|
DEEP LEARNING FOR BIG DATA ANALYSIS Presenter Mr Minh Duc Nguyen - ETRO, VUB [Email] Abstract Recent years have witnessed massive growths in the amount of data generated from applications in various domains, spanning from smart cities and healthcare to e-commerce and social networks. This phenomenon, often captured by the term Big Data, has led to a significant progress in machine learning research. For instance, deep-learning-based models trained on large-scale datasets can generate text that is plausible to a human reader, achieve near human-level performance in object recognition, or defeat the world champion in Go, a complex strategic game. Despite this progress, the full potential of big data has not yet been unleashed. In order to fully make sense of big data, machine learning, and particularly deep learning algorithms, need to address numerous challenges, including data quality and data modelling.

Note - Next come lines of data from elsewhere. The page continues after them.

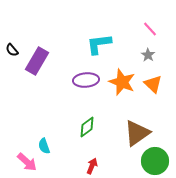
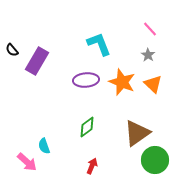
cyan L-shape: rotated 76 degrees clockwise
green circle: moved 1 px up
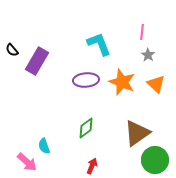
pink line: moved 8 px left, 3 px down; rotated 49 degrees clockwise
orange triangle: moved 3 px right
green diamond: moved 1 px left, 1 px down
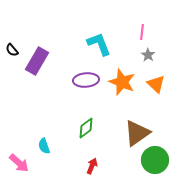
pink arrow: moved 8 px left, 1 px down
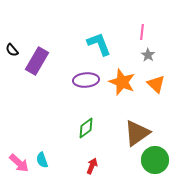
cyan semicircle: moved 2 px left, 14 px down
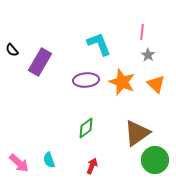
purple rectangle: moved 3 px right, 1 px down
cyan semicircle: moved 7 px right
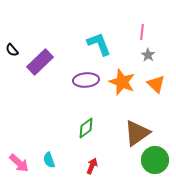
purple rectangle: rotated 16 degrees clockwise
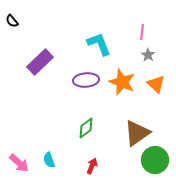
black semicircle: moved 29 px up
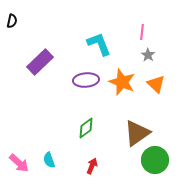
black semicircle: rotated 128 degrees counterclockwise
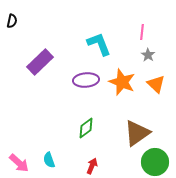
green circle: moved 2 px down
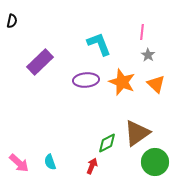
green diamond: moved 21 px right, 15 px down; rotated 10 degrees clockwise
cyan semicircle: moved 1 px right, 2 px down
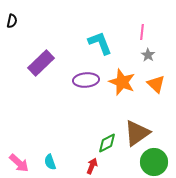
cyan L-shape: moved 1 px right, 1 px up
purple rectangle: moved 1 px right, 1 px down
green circle: moved 1 px left
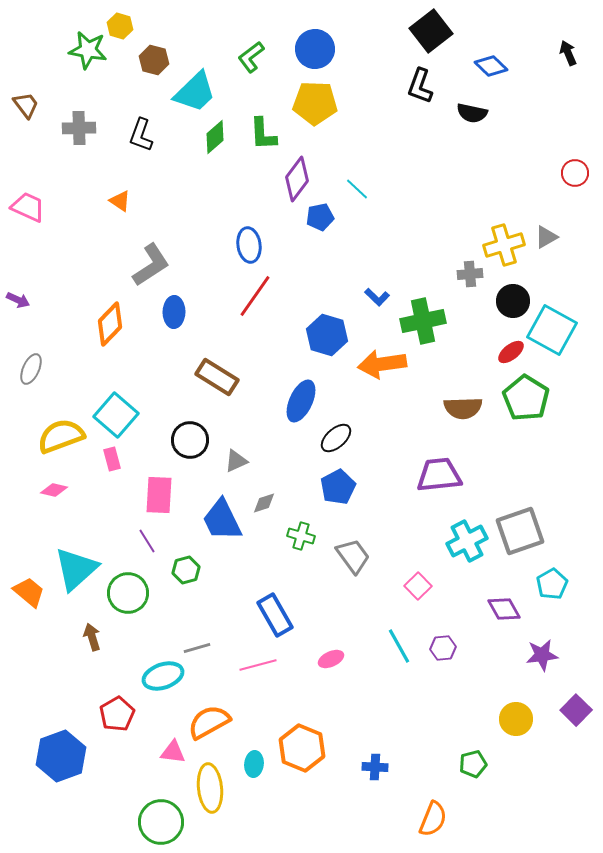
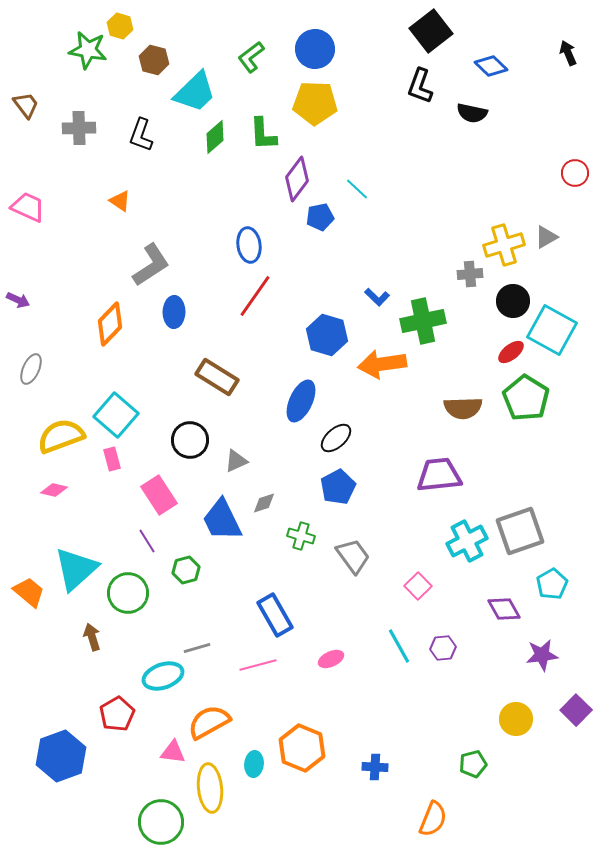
pink rectangle at (159, 495): rotated 36 degrees counterclockwise
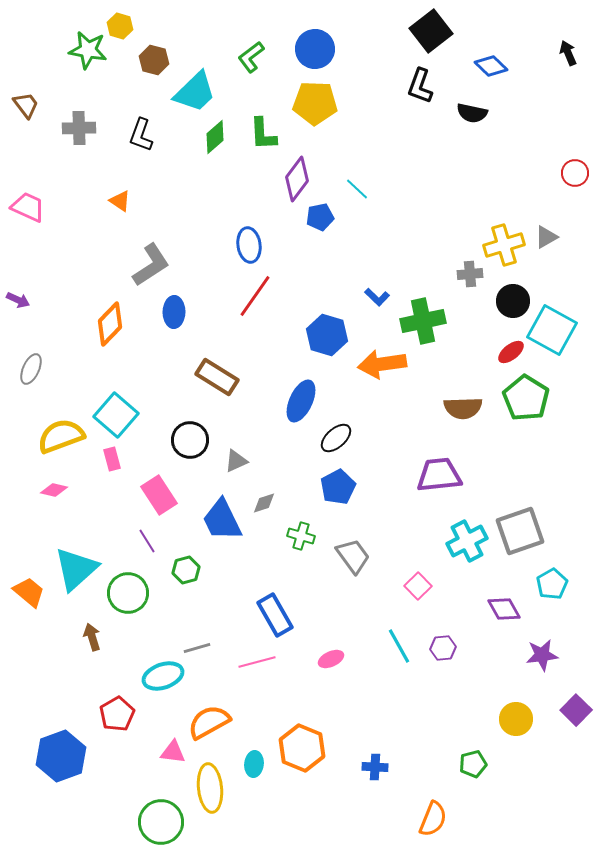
pink line at (258, 665): moved 1 px left, 3 px up
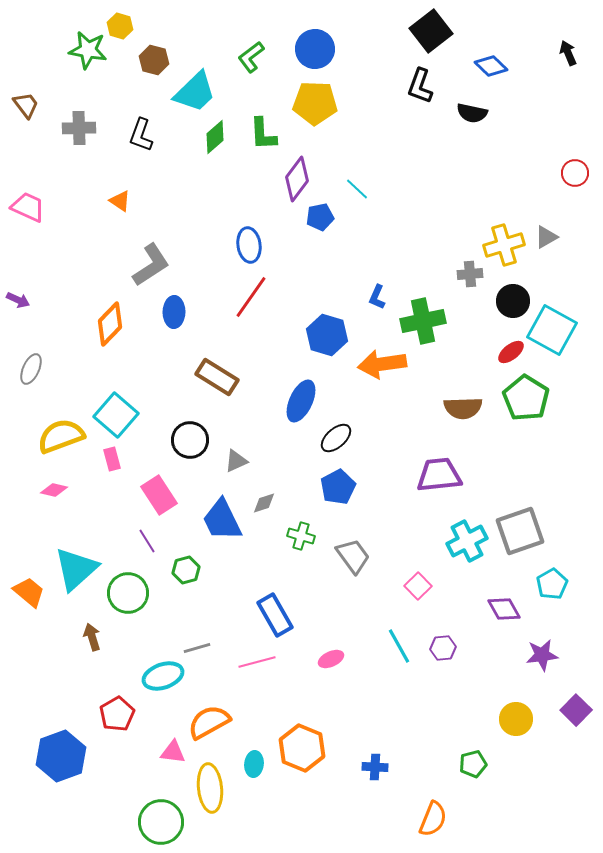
red line at (255, 296): moved 4 px left, 1 px down
blue L-shape at (377, 297): rotated 70 degrees clockwise
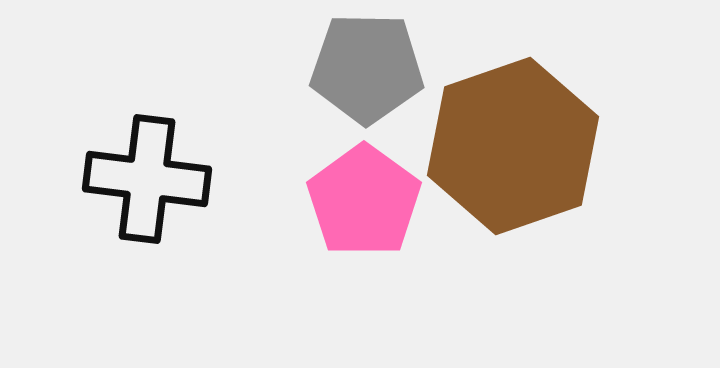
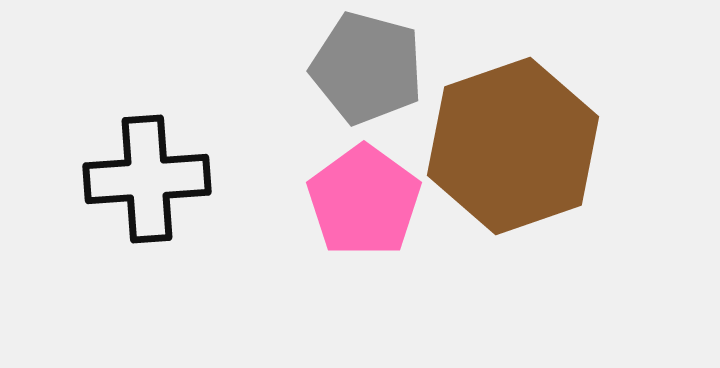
gray pentagon: rotated 14 degrees clockwise
black cross: rotated 11 degrees counterclockwise
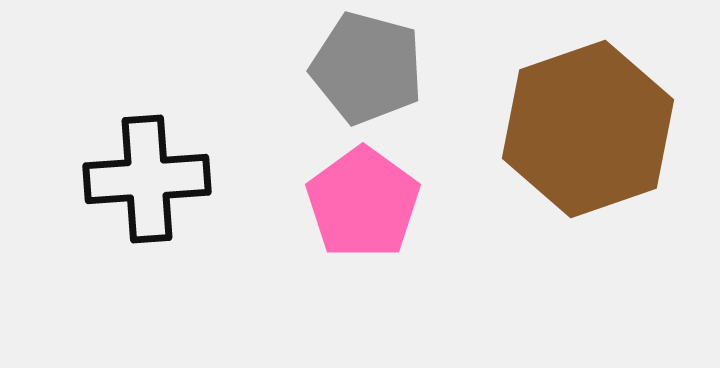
brown hexagon: moved 75 px right, 17 px up
pink pentagon: moved 1 px left, 2 px down
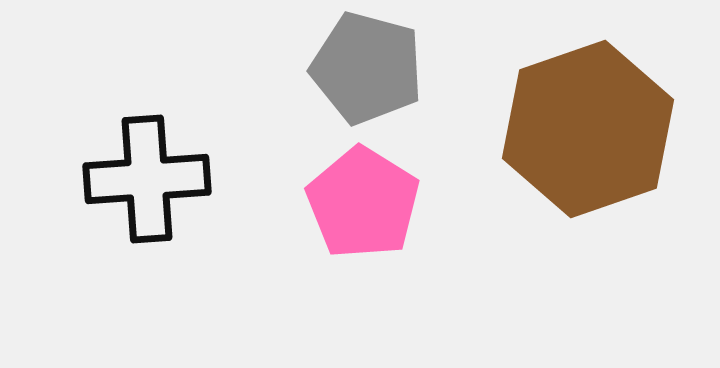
pink pentagon: rotated 4 degrees counterclockwise
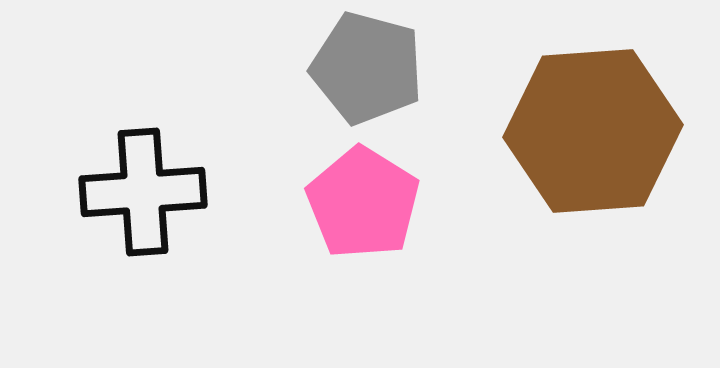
brown hexagon: moved 5 px right, 2 px down; rotated 15 degrees clockwise
black cross: moved 4 px left, 13 px down
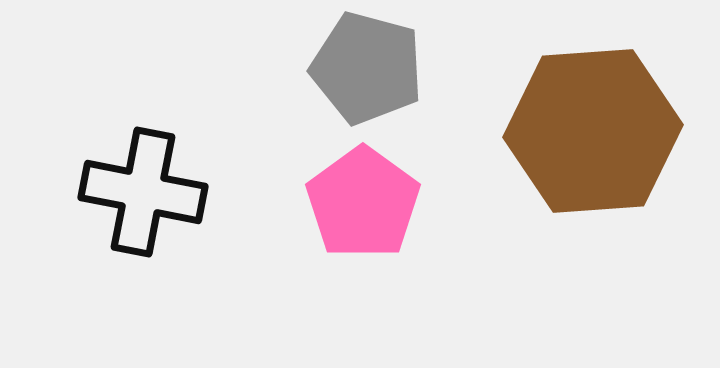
black cross: rotated 15 degrees clockwise
pink pentagon: rotated 4 degrees clockwise
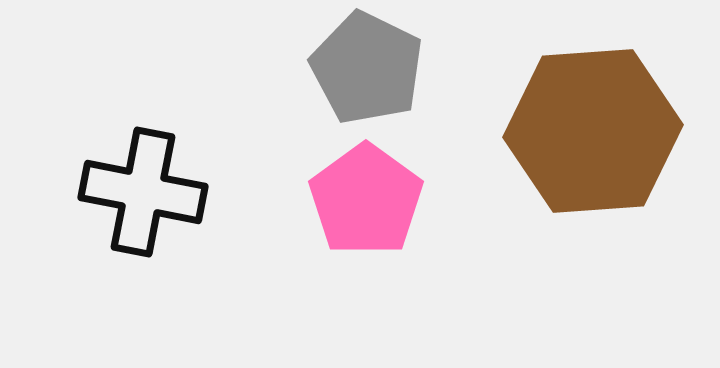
gray pentagon: rotated 11 degrees clockwise
pink pentagon: moved 3 px right, 3 px up
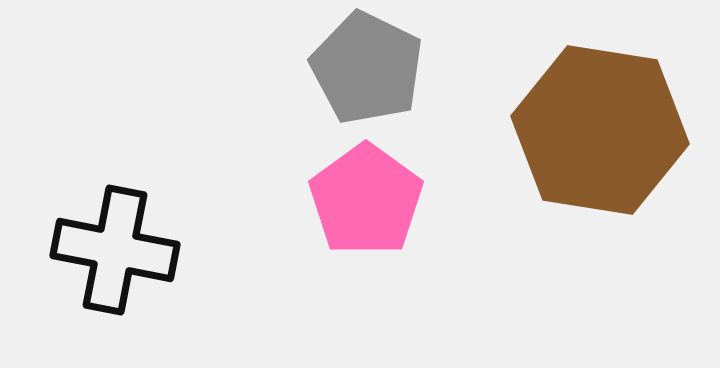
brown hexagon: moved 7 px right, 1 px up; rotated 13 degrees clockwise
black cross: moved 28 px left, 58 px down
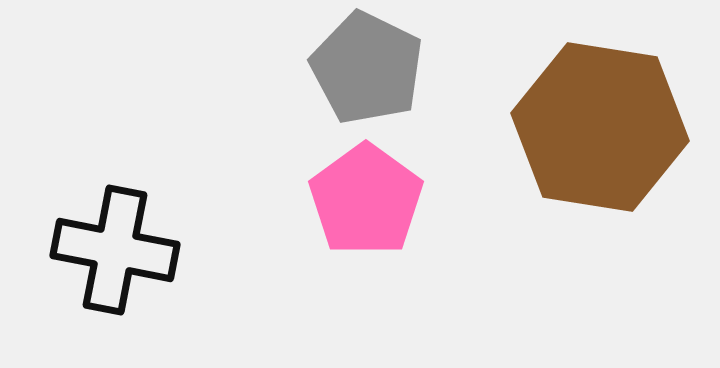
brown hexagon: moved 3 px up
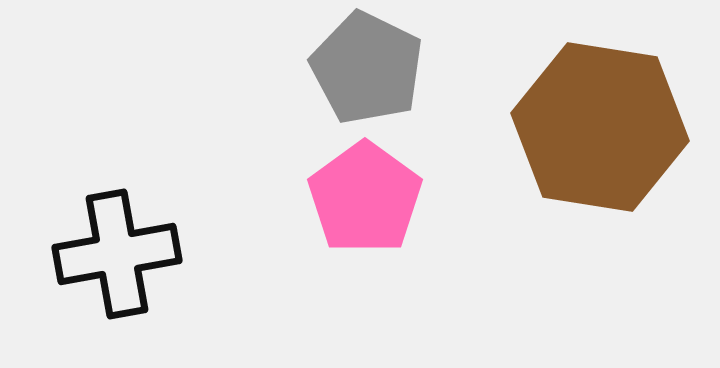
pink pentagon: moved 1 px left, 2 px up
black cross: moved 2 px right, 4 px down; rotated 21 degrees counterclockwise
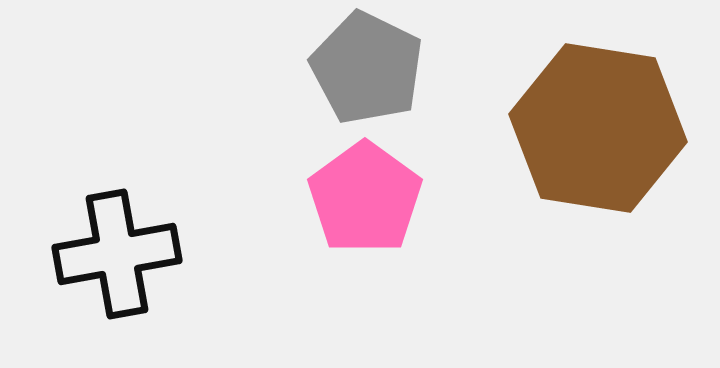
brown hexagon: moved 2 px left, 1 px down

In this thesis, we focus on two challenges of machine learning for big data, namely, dealing with incomplete data and learning on graphs. The first challenge arises in different areas due to the nature of the data collection processes. In recommender systems, for example, the observed user-item interactions are often dominated by the unobserved ones, resulting in big incomplete data matrices. In e-commerce systems, user-generated data usually contains one or multiple missing attributes, resulting in incomplete data tables. While the first challenge concerns the quality of the data, the second challenge is about effectively making sense of graph data, which is the most natural way to represent information in various applications, such as user interactions in social networks, traffic flows in traffic monitoring and forecasting systems, and semantic relationships among entities in knowledge graphs. Methods that overcome these two challenges could benefit a great number of big data applications.
We address the two challenges by leveraging the deep-learning paradigm. Our first contribution in this thesis is a set of deep-learning-based matrix completion solutions to deal with the incomplete data problem. Our solutions employ novel neural network architectures and consider challenging yet meaningful requirements, namely, the abilities to extend to new rows and columns of data, effectively deal with discrete data matrices in certain applications, and perform robustly under scarcity of observations. Our second contribution is a deep neural network model for learning on graphs, which effectively incorporates the relationships among the graphs nodes at the learning and inference stages.
The models developed in this thesis are generic and can lead to improvement in many big data application domains such as e-commerce and social media analysis. Our comprehensive experiments in the recommender systems and rumour detection settings demonstrate the effectiveness of these models and their useful properties over existing ones.
Short CV Minh Duc Nguyen received the B.Sc. degree in Computer Science from Vietnam National University, Hanoi, Vietnam in 2012, and the M.Sc. degree in Computer Science from the Vrije Universiteit Brussel, Brussels, Belgium in 2015
|